Comment s’explique le développement pris à Rome par le culte d’Hercule, héros superlativement grec ? À l’époque augustéenne, il est au centre d’un mythe proprement romain : ramenant d’Espagne le troupeau de Géryon (c’est l’un des ses douze travaux), il fait étape sur le site de la future Rome, le temps de récupérer ce bétail, que lui a dérobé le brigand Cacus : c’est l’épisode que raconte Virgile au chant VIII de l’Énéide. Il élève ensuite un Grand Autel sur le futur Forum boarium (marché aux bestiaux) ; il y est honoré comme protecteur du bétail.
Pour expliquer l’origine de cet « Hercule romain », on peut recourir à l’hypothèse de J. Scheid et J. Svenbro, qui soutiennent, dans un texte stimulant, que le nom propre est « générateur de mythes », et contient en lui-même la matrice de légendes et de cultes (1). L’un de leurs exemples majeurs vient précisément des noms grecs du héros, Héraklès ou Alcide, dont « la sémantique [...] reste accessible au Romain éduqué et bilingue » (p. 183). « Alcide » (Alkeidès), c’est le premier nom du héros. Il dérive du mot grec alkê, la force (ce qui convient tout-à-fait au personnage). Or alkê possède un quasi-synonyme, rhômê, lequel est fort proche du nom même de Rome. Et c’est notamment pour sa force que les Romains vénéraient Hercule : en tant qu’invictus, invaincu, il est associé notamment aux honneurs du triomphe, dont le cortège passe le long du Forum boarium où se trouve son autel : faisceau de significations associées au premier nom du héros.
Mais Héraklès, c’est aussi « le kléos d’Héra » ; le mot grec kléos est un terme ambivalent (« ce qu’on raconte de quelqu’un ») qui peut désigner aussi bien la honte que la gloire. De fait les exploits d’Héraklès tournent au déshonneur de la déesse Héra, qui lui impose des épreuves en espérant vainement son échec. Toujours est-il que l’Hercule latin, conformément au sens grec de son nom, semble en lien étroit et conflictuel avec Junon et plus largement avec l’ensemble du monde féminin. Sur le Forum boarium, il se trouve que son sanctuaire est environné de lieux de culte consacrés à des divinités féminines (Bona Dea, Cérès, Flore, Diane, etc.). Ce contexte rituel se retrouve dans une élégie de Properce (IV,9), qui explique l’origine du culte d’Hercule de la façon suivante : le héros, assoiffé après sa lutte contre Cacus, vient demander de l’eau à l’entrée du sanctuaire de la Bonne Déesse, strictement interdit aux hommes : il rappelle ses exploits, argue que l’acariâtre Junon elle-même ne lui aurait pas refusé cette eau. Mais la prêtresse le repousse : ce lieu et cette eau sont réservés aux femmes. Le héros, alors, force la porte et se désaltère ; mais par mesure de rétorsion, il interdit ensuite aux femmes le Grand Autel qu’il va fonder.
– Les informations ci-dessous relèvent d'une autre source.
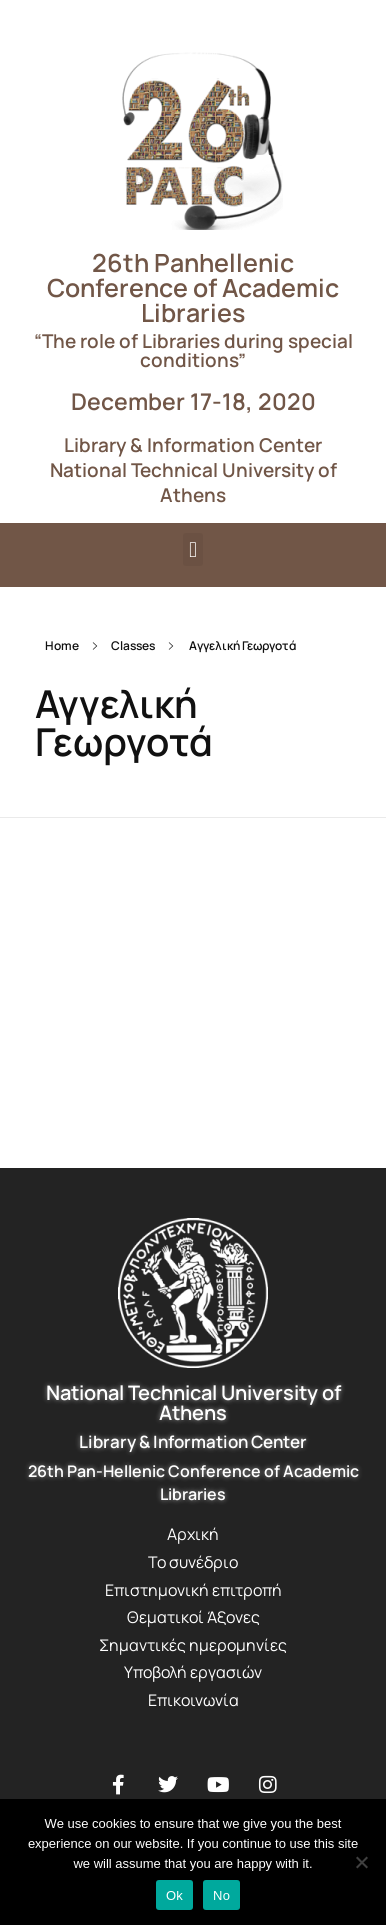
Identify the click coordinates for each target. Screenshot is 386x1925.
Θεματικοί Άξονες (193, 1617)
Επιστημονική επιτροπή (193, 1590)
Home (62, 645)
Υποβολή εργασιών (193, 1672)
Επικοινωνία (193, 1700)
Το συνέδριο (193, 1562)
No (221, 1895)
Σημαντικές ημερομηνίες (193, 1645)
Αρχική (193, 1534)
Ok (174, 1895)
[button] (192, 549)
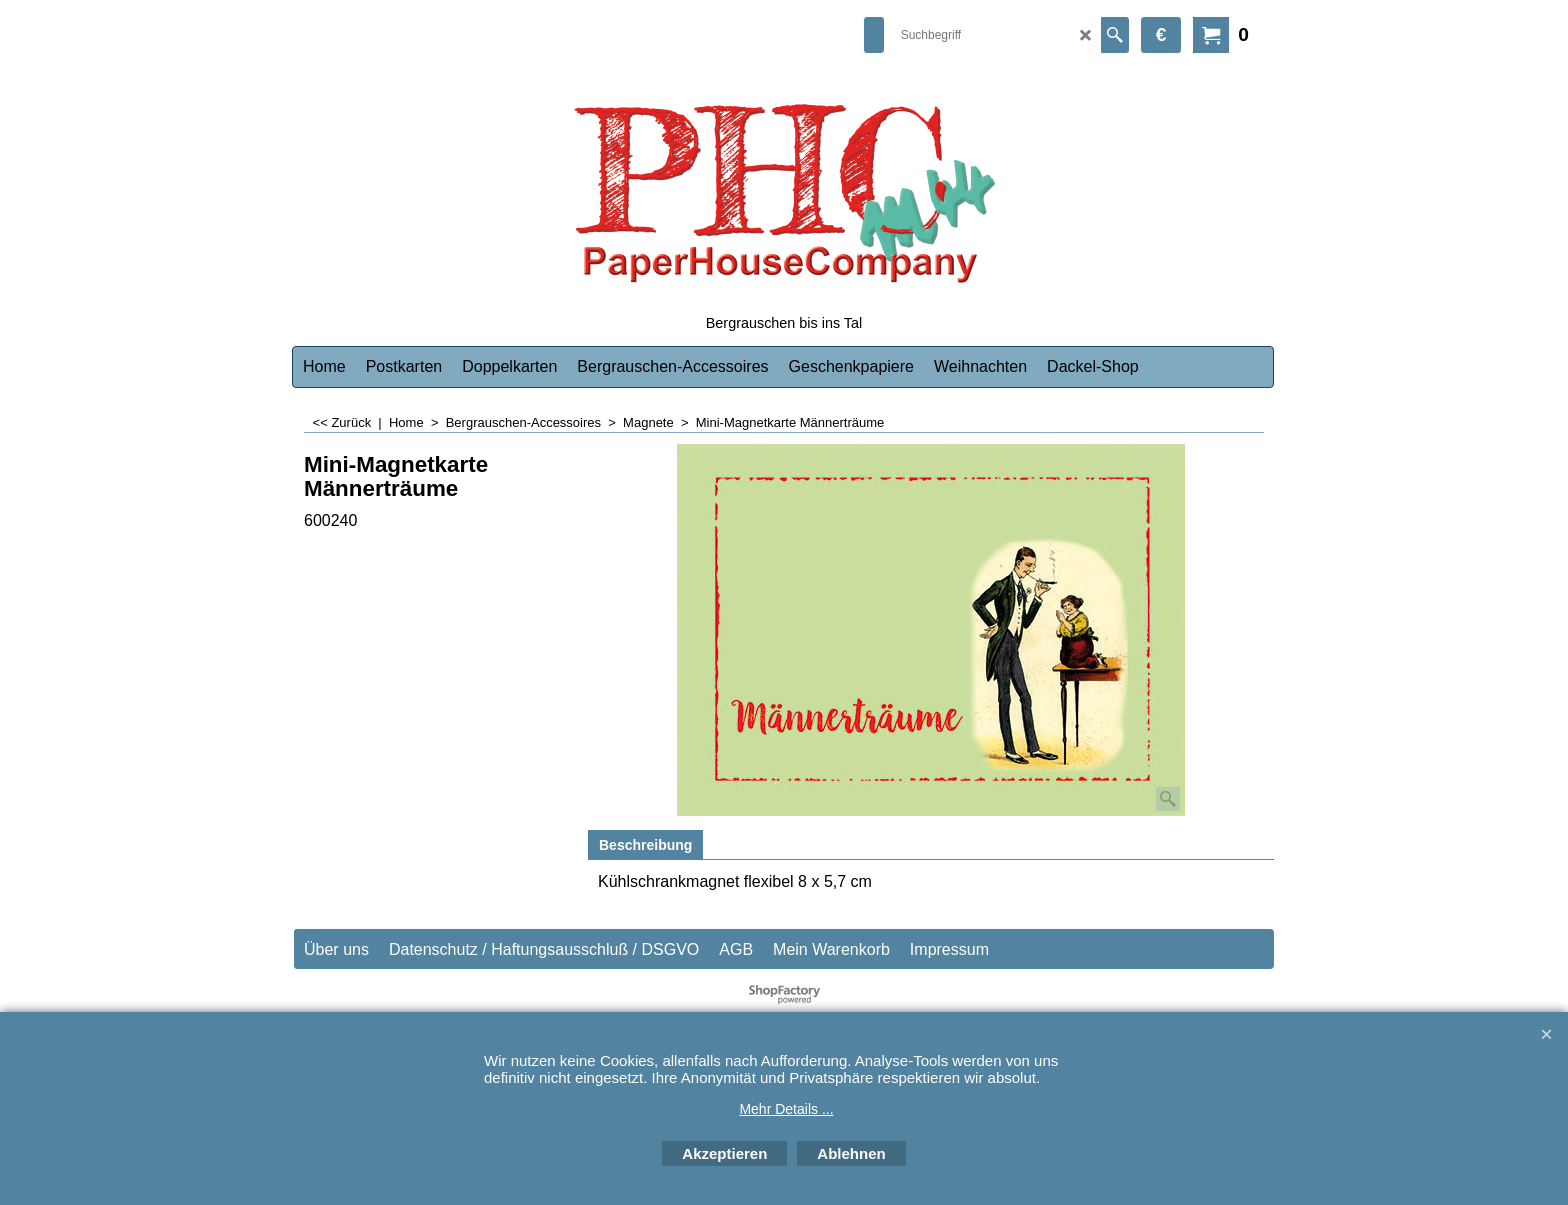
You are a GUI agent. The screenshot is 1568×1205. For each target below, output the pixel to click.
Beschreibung (645, 845)
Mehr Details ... (786, 1109)
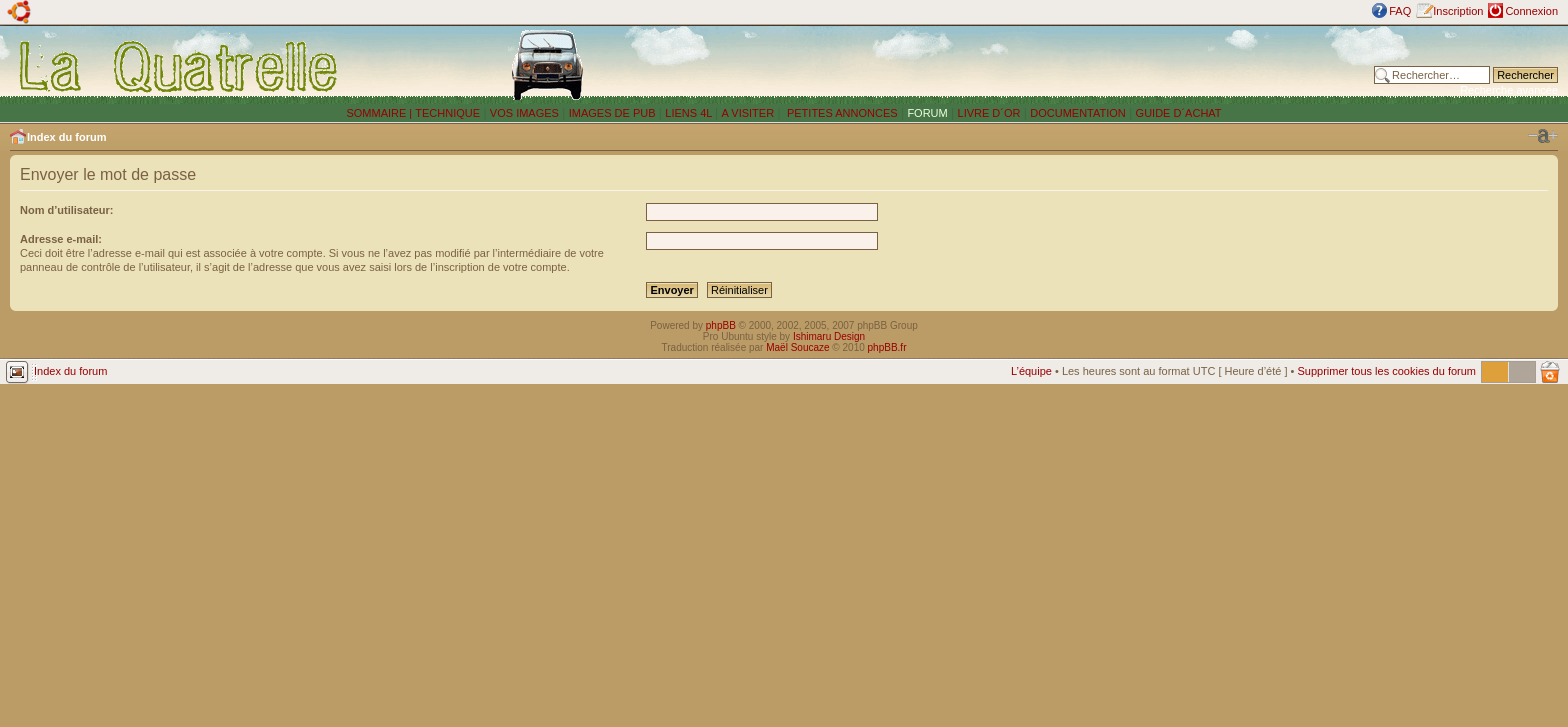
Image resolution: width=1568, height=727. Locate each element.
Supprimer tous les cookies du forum (1386, 371)
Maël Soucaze (797, 347)
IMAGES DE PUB (612, 113)
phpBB (721, 325)
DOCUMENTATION (1078, 113)
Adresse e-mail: (61, 239)
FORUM (927, 113)
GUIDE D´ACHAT (1179, 113)
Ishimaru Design (829, 336)
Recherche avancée (1509, 90)
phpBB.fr (887, 347)
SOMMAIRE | (380, 113)
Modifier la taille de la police (1543, 136)
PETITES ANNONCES (841, 113)
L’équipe (1031, 371)
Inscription (1458, 11)
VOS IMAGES (524, 113)
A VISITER (748, 113)
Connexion (1531, 11)
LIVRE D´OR (989, 113)
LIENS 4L (690, 113)
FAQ (1400, 11)
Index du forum (66, 137)
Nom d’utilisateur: (67, 210)
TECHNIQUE (447, 113)
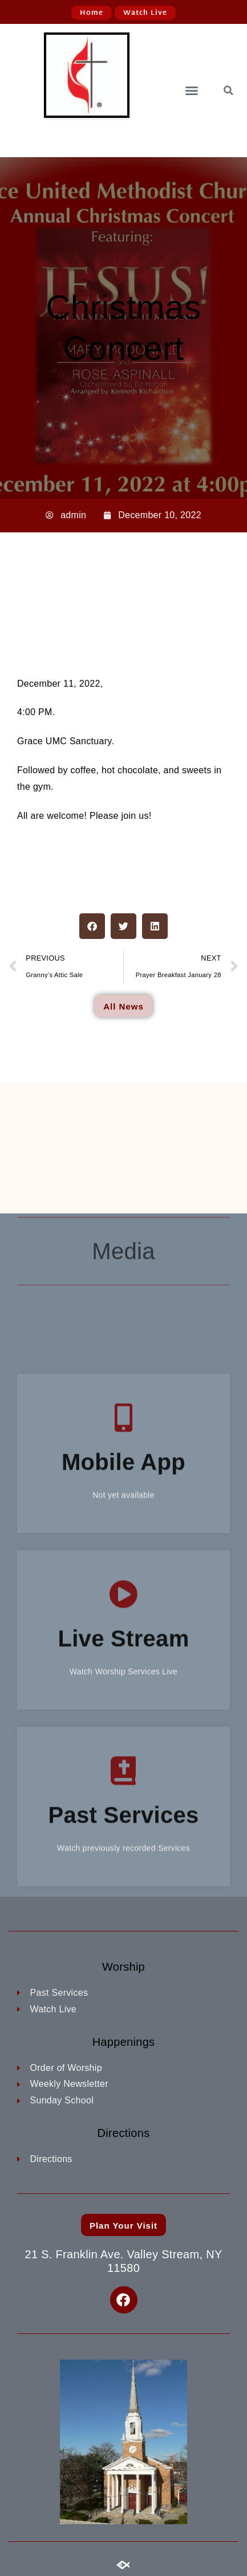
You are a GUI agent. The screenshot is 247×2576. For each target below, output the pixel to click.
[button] (191, 90)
Pour Scheid et Svenbro, « le développement romain du thème est astucieux. Le poète présuppose connues les relations ombrageuses que le héros entretient avec Héra-Junon. […] Il met une fois de plus en scène le héros maltraité par une femme, en l’occurrence une prêtresse matronale » (p.186). On voit ici « le héros incarnant la virilité dans son expression la plus excessive, rétive à toute vie conjugale réglée et incapable d’avoir une relation apaisée avec les femmes » (p.187). Hercule « transpose […] sur les femmes, qui entourent l’autel de Bona Dea, l’hostilité que lui voue Héra-Junon » (p. 188).
Cela ne veut pas dire, selon les auteurs, que tout était grec dans ce culte, mais seulement « que les Romains connaissaient la mythologie grecque du dieu, et que dans leurs commentaires des cultes du Forum boarium, ils puisaient à bon escient dans la mythologie grecque, en développant deux éléments des noms du héros, Héraclès et Alcide […] » (p. 191).